• [EXERCISE AIM] All of the data must be output exactly, with every picture left out.

• [RECORDS FOR THE EXERCISE]
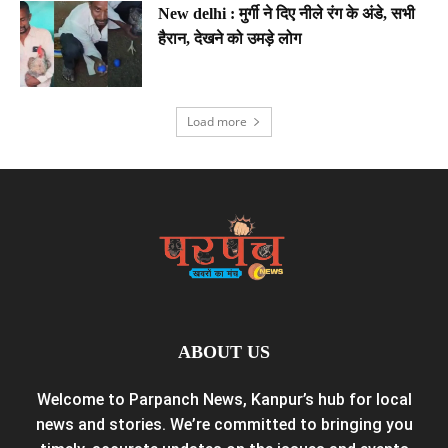
New delhi : मुर्गी ने दिए नीले रंग के अंडे, सभी
हैरान, देखने को उमड़े लोग
Load more
ABOUT US
Welcome to Parpanch News, Kanpur’s hub for local
news and stories. We’re committed to bringing you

• [FINAL ANSWER]
New delhi : मुर्गी ने दिए नीले रंग के अंडे, सभी
हैरान, देखने को उमड़े लोग
Load more
ABOUT US
Welcome to Parpanch News, Kanpur’s hub for local
news and stories. We’re committed to bringing you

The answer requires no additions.